After sitting through a 10-0 loss yesterday, I am pleased to bring you this recap of a 9-1 loss to the Chicago White Sox. We’re getting close to my recap descending into a cascade of gifs, or maybe posting that picture of the newspaper from Hawkeye over and over again.
Is that overreacting? I don’t know. I think the run differential of the team right now is more indicative of the way that they’ve played then their record. The team that played against the Astros last week? That I recognized as the team we’ve been expecting. This weekend and this week so far? Not so much, y’all.
Pitching and such
Trevor Bauer turned in his worst performance of the season. He pitched five innings, allowing eight runs (seven earned) on ten hits and one walk. He struck out seven, but these looked more attributable to the hitter missing rather than being fooled.
Ivan Nova of the White Sox worked his way around eight hits and a walk in seven innings. He allowed a single run. Coming into today’s game Nova’s ERA hovered higher than 8.00, and only logged two quality starts. With tonight’s game against the Indians he adds a third—the second he’s recorded in Cleveland. Nova’s two starts against the Tribe are also the only ones in which he’s managed to pitch seven innings.
I don’t get it, either.
If there is a bright spot for the Indians’ pitching it’s that the bullpen held down the fort for the last four innings. The only run they allowed came from Nick Wittgren, and that was only the second he’s surrendered this season.

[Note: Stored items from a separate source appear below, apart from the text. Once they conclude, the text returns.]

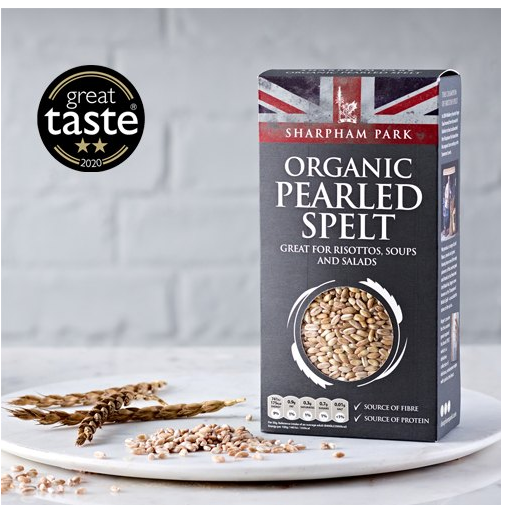 Find the location of a particular element. Image resolution: width=507 pixels, height=517 pixels. white plate is located at coordinates (284, 473). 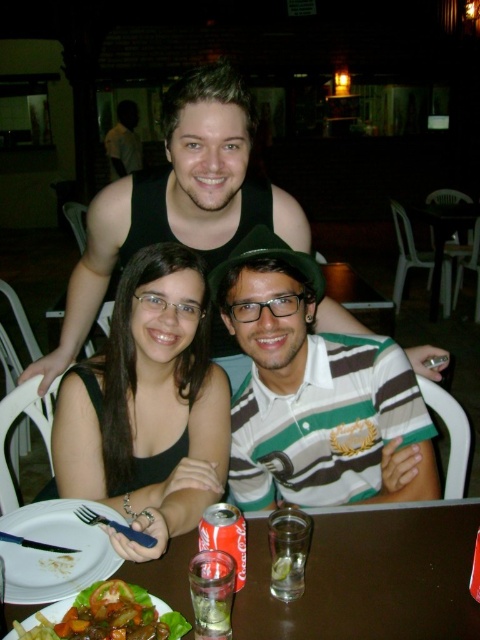 You are a waiter at the restaurant and need to deliver a drink to the person wearing the black matte tank top at center. The drink is currently on the white matte plate at lower left. Can you easily slide the drink forward to the person without moving the plate?

The white matte plate at lower left is behind the black matte tank top at center, so the drink on the white matte plate at lower left cannot be easily slid forward to the person wearing the black matte tank top at center without moving the plate.

You are a photographer trying to capture a closeup of the black matte tank top at center and the white matte plate at lower left. Since you want both items to appear the same size in the photo, which object should you move closer to the camera?

The white matte plate at lower left should be moved closer to the camera because the black matte tank top at center is larger in size and will appear bigger even from a distance. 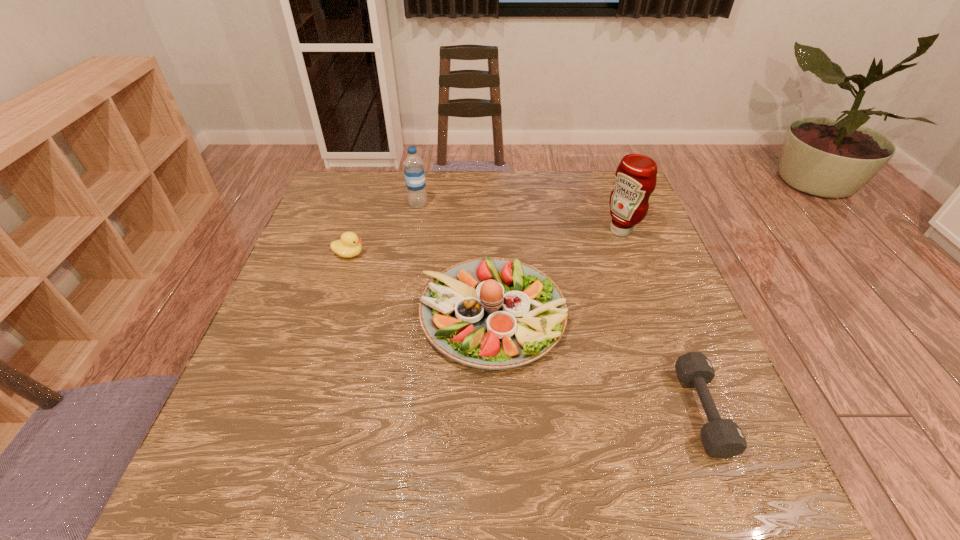 Where is `unoccupied area between the duckling and the tallest object`? Image resolution: width=960 pixels, height=540 pixels. unoccupied area between the duckling and the tallest object is located at coordinates (485, 242).

Identify the location of empty location between the second object from left to right and the leftmost object. (384, 229).

The image size is (960, 540). Find the location of `free space between the salad plate and the second object from left to right`. free space between the salad plate and the second object from left to right is located at coordinates (455, 260).

Where is `vacant space in between the salad plate and the third nearest object`? vacant space in between the salad plate and the third nearest object is located at coordinates (420, 285).

What are the coordinates of `vacant space that is in between the dumbbell and the salad plate` in the screenshot? It's located at (597, 363).

At what (x,y) coordinates should I click in order to perform the action: click on object that can be found as the second closest to the third object from left to right. Please return your answer as a coordinate pair (x, y). Looking at the image, I should click on (636, 176).

Identify which object is the third closest to the third object from left to right. Please provide its 2D coordinates. Your answer should be formatted as a tuple, i.e. [(x, y)], where the tuple contains the x and y coordinates of a point satisfying the conditions above.

[(722, 438)]

Find the location of a particular element. The image size is (960, 540). vacant point that satisfies the following two spatial constraints: 1. on the label of the dumbbell; 2. on the right side of the second object from left to right is located at coordinates (382, 410).

Where is `vacant position in the image that satisfies the following two spatial constraints: 1. on the beak of the dumbbell; 2. on the left side of the leftmost object`? The width and height of the screenshot is (960, 540). vacant position in the image that satisfies the following two spatial constraints: 1. on the beak of the dumbbell; 2. on the left side of the leftmost object is located at coordinates (299, 410).

I want to click on vacant region that satisfies the following two spatial constraints: 1. on the label of the third shortest object; 2. on the left side of the second object from left to right, so tap(398, 315). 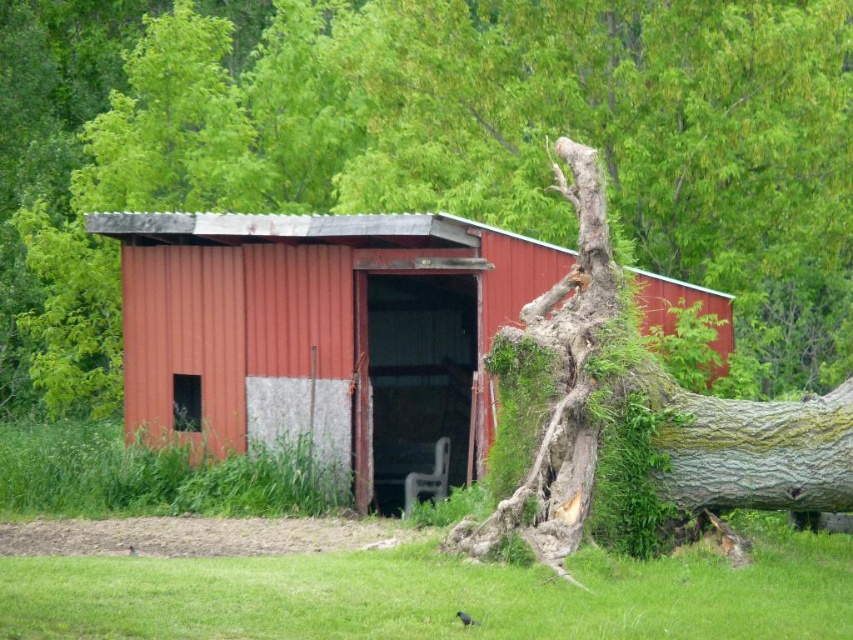 Who is taller, grayish-brown bark tree at center or rustic corrugated metal barn at center?

With more height is grayish-brown bark tree at center.

Is grayish-brown bark tree at center below rustic corrugated metal barn at center?

Incorrect, grayish-brown bark tree at center is not positioned below rustic corrugated metal barn at center.

Does point (289, 72) come behind point (357, 451)?

That is True.

Identify the location of grayish-brown bark tree at center. (465, 154). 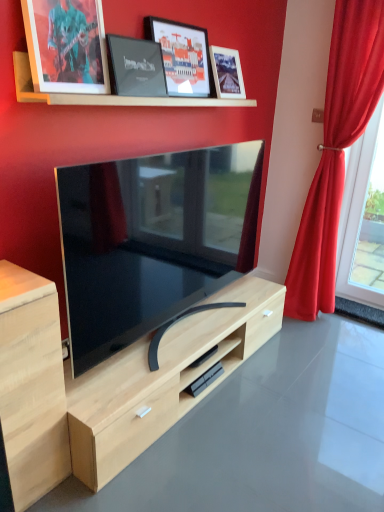 Locate an element on the screen. vacant space underneath red velvet curtain at right (from a real-world perspective) is located at coordinates (333, 320). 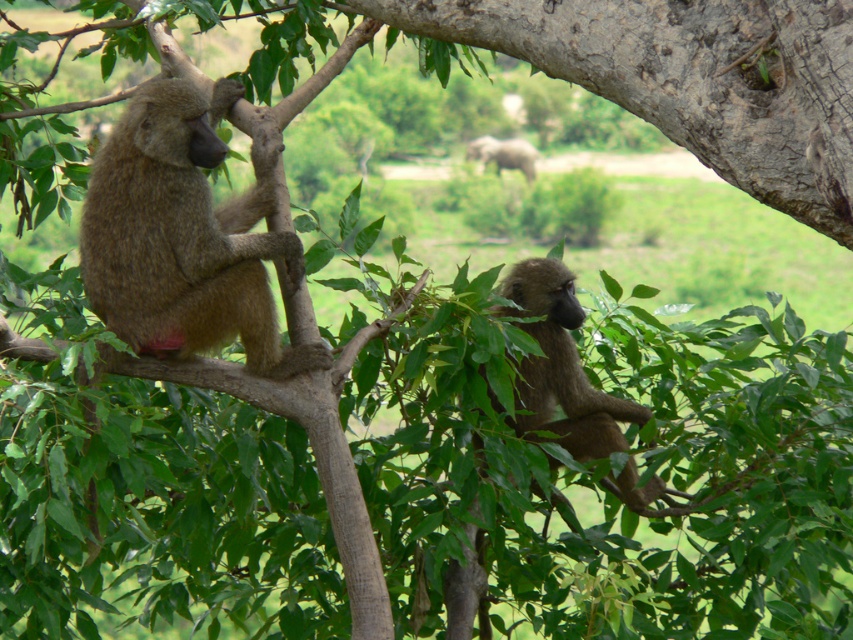 You are a wildlife photographer aiming to capture both the brown furry monkey at left and the brown furry monkey at center in a single frame. Based on their sizes in the image, which monkey would appear larger in your photo?

The brown furry monkey at left would appear larger in the photo because its width is larger than the brown furry monkey at center. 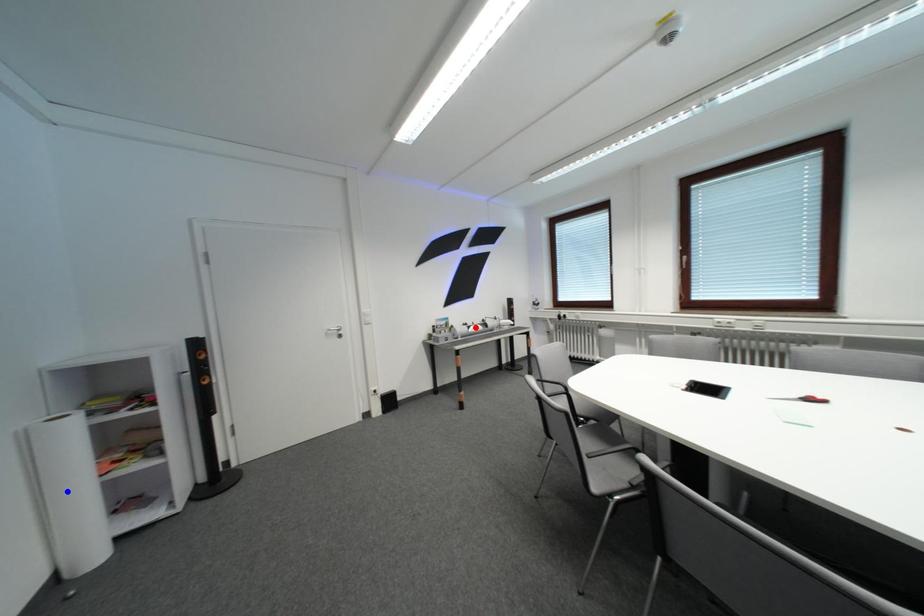 Question: In the image, two points are highlighted. Which point is nearer to the camera? Reply with the corresponding letter.

Choices:
 (A) blue point
 (B) red point

Answer: (A) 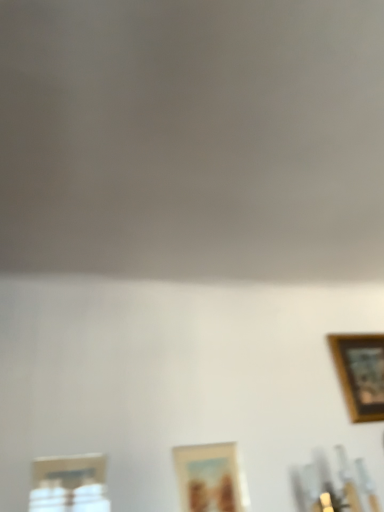 Question: Should I look upward or downward to see metallic silver picture frame at lower left, which is the third picture frame from right to left?

Choices:
 (A) down
 (B) up

Answer: (A)

Question: Should I look upward or downward to see wooden picture frame at lower center, which ranks as the second picture frame in right-to-left order?

Choices:
 (A) up
 (B) down

Answer: (B)

Question: Is wooden framed picture at upper right, which appears as the first picture frame when viewed from the back, turned away from metallic silver picture frame at lower left, placed as the 1th picture frame when sorted from left to right?

Choices:
 (A) no
 (B) yes

Answer: (A)

Question: Is wooden framed picture at upper right, marked as the 3th picture frame in a left-to-right arrangement, bigger than metallic silver picture frame at lower left, the 3th picture frame when ordered from back to front?

Choices:
 (A) no
 (B) yes

Answer: (B)

Question: Can you confirm if wooden framed picture at upper right, arranged as the third picture frame when viewed from the front, is taller than metallic silver picture frame at lower left, placed as the 1th picture frame when sorted from left to right?

Choices:
 (A) yes
 (B) no

Answer: (A)

Question: Considering the relative positions of wooden framed picture at upper right, marked as the 3th picture frame in a left-to-right arrangement, and metallic silver picture frame at lower left, the 3th picture frame when ordered from back to front, in the image provided, is wooden framed picture at upper right, marked as the 3th picture frame in a left-to-right arrangement, behind metallic silver picture frame at lower left, the 3th picture frame when ordered from back to front,?

Choices:
 (A) no
 (B) yes

Answer: (B)

Question: From a real-world perspective, does wooden framed picture at upper right, arranged as the third picture frame when viewed from the front, sit lower than metallic silver picture frame at lower left, which ranks as the first picture frame in front-to-back order?

Choices:
 (A) yes
 (B) no

Answer: (B)

Question: From a real-world perspective, is wooden framed picture at upper right, which is the first picture frame in right-to-left order, over metallic silver picture frame at lower left, which is the third picture frame from right to left?

Choices:
 (A) no
 (B) yes

Answer: (B)

Question: From a real-world perspective, is wooden picture frame at lower center, positioned as the 2th picture frame in front-to-back order, positioned over wooden framed picture at upper right, which appears as the first picture frame when viewed from the back, based on gravity?

Choices:
 (A) yes
 (B) no

Answer: (B)

Question: Can you confirm if wooden picture frame at lower center, which is the second picture frame from back to front, is shorter than wooden framed picture at upper right, which appears as the first picture frame when viewed from the back?

Choices:
 (A) yes
 (B) no

Answer: (A)

Question: Is wooden picture frame at lower center, the 2th picture frame when ordered from left to right, to the left of wooden framed picture at upper right, arranged as the third picture frame when viewed from the front, from the viewer's perspective?

Choices:
 (A) no
 (B) yes

Answer: (B)

Question: Is wooden picture frame at lower center, which ranks as the second picture frame in right-to-left order, positioned before wooden framed picture at upper right, which appears as the first picture frame when viewed from the back?

Choices:
 (A) no
 (B) yes

Answer: (B)

Question: Is wooden picture frame at lower center, positioned as the 2th picture frame in front-to-back order, turned away from wooden framed picture at upper right, which appears as the first picture frame when viewed from the back?

Choices:
 (A) no
 (B) yes

Answer: (A)

Question: From the image's perspective, does wooden picture frame at lower center, which ranks as the second picture frame in right-to-left order, appear higher than wooden framed picture at upper right, marked as the 3th picture frame in a left-to-right arrangement?

Choices:
 (A) yes
 (B) no

Answer: (B)

Question: Can you confirm if metallic silver picture frame at lower left, placed as the 1th picture frame when sorted from left to right, is positioned to the left of wooden picture frame at lower center, which is the second picture frame from back to front?

Choices:
 (A) yes
 (B) no

Answer: (A) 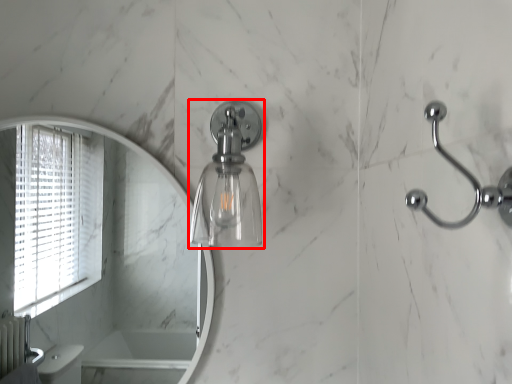 Question: From the image's perspective, where is soap dispenser (annotated by the red box) located relative to door handle?

Choices:
 (A) below
 (B) above

Answer: (B) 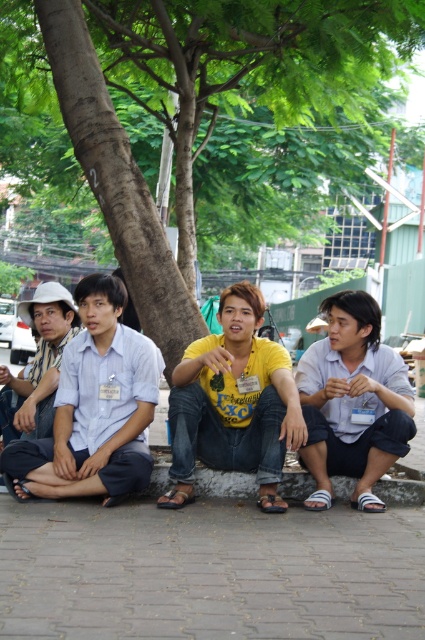 Question: Which object is the closest to the white matte shirt at center?

Choices:
 (A) brown rough tree trunk at center
 (B) yellow matte shirt at center
 (C) light blue shirt at left
 (D) gray brick pavement at lower center

Answer: (B)

Question: Does light blue shirt at left have a larger size compared to white matte shirt at center?

Choices:
 (A) yes
 (B) no

Answer: (A)

Question: Can you confirm if light blue shirt at left is wider than white matte shirt at center?

Choices:
 (A) yes
 (B) no

Answer: (A)

Question: Which point is farther to the camera?

Choices:
 (A) gray brick pavement at lower center
 (B) brown rough tree trunk at center
 (C) yellow matte shirt at center

Answer: (B)

Question: Can you confirm if gray brick pavement at lower center is smaller than light blue shirt at left?

Choices:
 (A) no
 (B) yes

Answer: (B)

Question: Estimate the real-world distances between objects in this image. Which object is closer to the brown rough tree trunk at center?

Choices:
 (A) white matte shirt at center
 (B) gray brick pavement at lower center

Answer: (B) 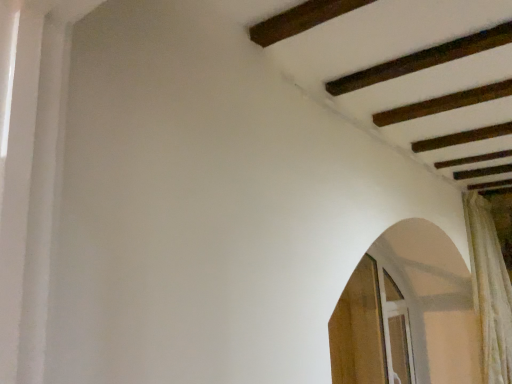 Question: Could white textured curtain at right be considered to be inside wooden screen door at lower right, the second screen door viewed from the right?

Choices:
 (A) yes
 (B) no

Answer: (B)

Question: Is wooden screen door at lower right, the second screen door viewed from the right, wider than white textured curtain at right?

Choices:
 (A) yes
 (B) no

Answer: (B)

Question: From the image's perspective, would you say wooden screen door at lower right, the second screen door viewed from the right, is positioned over white textured curtain at right?

Choices:
 (A) no
 (B) yes

Answer: (A)

Question: Considering the relative positions of wooden screen door at lower right, the second screen door viewed from the right, and white textured curtain at right in the image provided, is wooden screen door at lower right, the second screen door viewed from the right, to the left of white textured curtain at right from the viewer's perspective?

Choices:
 (A) no
 (B) yes

Answer: (B)

Question: From a real-world perspective, is wooden screen door at lower right, the second screen door viewed from the right, below white textured curtain at right?

Choices:
 (A) yes
 (B) no

Answer: (A)

Question: Visually, is clear glass screen door at lower right, which ranks as the 2th screen door in left-to-right order, positioned to the left or to the right of white textured curtain at right?

Choices:
 (A) right
 (B) left

Answer: (B)

Question: Does point (407, 375) appear closer or farther from the camera than point (494, 311)?

Choices:
 (A) farther
 (B) closer

Answer: (A)

Question: From a real-world perspective, is clear glass screen door at lower right, which is counted as the first screen door, starting from the right, physically located above or below white textured curtain at right?

Choices:
 (A) below
 (B) above

Answer: (A)

Question: Is clear glass screen door at lower right, which ranks as the 2th screen door in left-to-right order, wider or thinner than white textured curtain at right?

Choices:
 (A) thin
 (B) wide

Answer: (A)

Question: Considering their positions, is white textured curtain at right located in front of or behind wooden screen door at lower right, the second screen door viewed from the right?

Choices:
 (A) front
 (B) behind

Answer: (B)

Question: From a real-world perspective, is white textured curtain at right above or below wooden screen door at lower right, the second screen door viewed from the right?

Choices:
 (A) above
 (B) below

Answer: (A)

Question: Is point (492, 238) closer or farther from the camera than point (385, 372)?

Choices:
 (A) farther
 (B) closer

Answer: (B)

Question: Would you say white textured curtain at right is to the left or to the right of wooden screen door at lower right, the second screen door viewed from the right, in the picture?

Choices:
 (A) right
 (B) left

Answer: (A)

Question: Based on their positions, is wooden screen door at lower right, the second screen door viewed from the right, located to the left or right of white textured curtain at right?

Choices:
 (A) right
 (B) left

Answer: (B)

Question: Is wooden screen door at lower right, positioned as the first screen door in left-to-right order, inside the boundaries of white textured curtain at right, or outside?

Choices:
 (A) outside
 (B) inside

Answer: (A)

I’m hoping that this is indicative of the true value of the team’s current bullpen rather than a trend that is due to regress.
Where was the offense?
You know, I’ve been wondering the same thing for much of the season
The Indians finally did something when Jason Kipnis came to the plate with two out in the bottom of the fifth inning. Prior to his at-bat, Jordan Luplow and Tyler Naquin both singled, while Roberto Pérez and Francisco Lindor flied and popped out, respectively. Fortunately for the Tribe, Kipnis stayed with a pitched low and outside. He punched it past a diving Tim Anderson, allowing Luplow to score and Naquin to advance to third.
The Indians managed to get a few other baserunners throughout the course of the game. Eleven of them made it to scoring position, too! Up to this point it feels like the team has done a good job of turnings RISPs into RBIs. The real challenge has been, you know, getting RISPs to begin with.
I’m not sure if we just chalk all of that up to sequencing or what. Maybe it’s just that the offense is this bad? I’ve seen Stars and Scrubs tossed around a few times to describe this team but you’d need to squint awfully hard on a dark night to find those stars at the moment.
Tid my Tribe
- Nick Wittgren threw twelve consecutive fastballs to James McCann. The at-bat ended with a long flyout to right field. Wittgren started the next at-bat with...a curveball.
- Roberto Perez earned an error for a perfect throw to Francisco Lindor on a stolen base attempt. I imagine that the error will be overturned by tomorrow; Lindor just missed it entirely somehow.
- Francisco Lindor put together a wonderful at-bat in the bottom of the meaningless ninth inning. He fell behind 1-2, watched a ball, fouled three off, watched another ball, and then smoked a ball past Yonder Alonso.
- They showed an absolutely disgusting helmet of nachos that a dude in the bleachers decided to chow down on anyway. Come on, man. If you’re going to pay like eight bucks for nachos just walk the extra fifty yards to the Momochos!
- The Indians now own a -14 run differential. As of this moment, that is despite allowing the third fewest runs in all of baseball.
What’s next?
The Indians play again tomorrow night at 6:10. It will also be against the White Sox. Jefry Rodriguez is slated to battle Lucas Giolito, while the Indians’ offense continues its sisyphean efforts to do anything.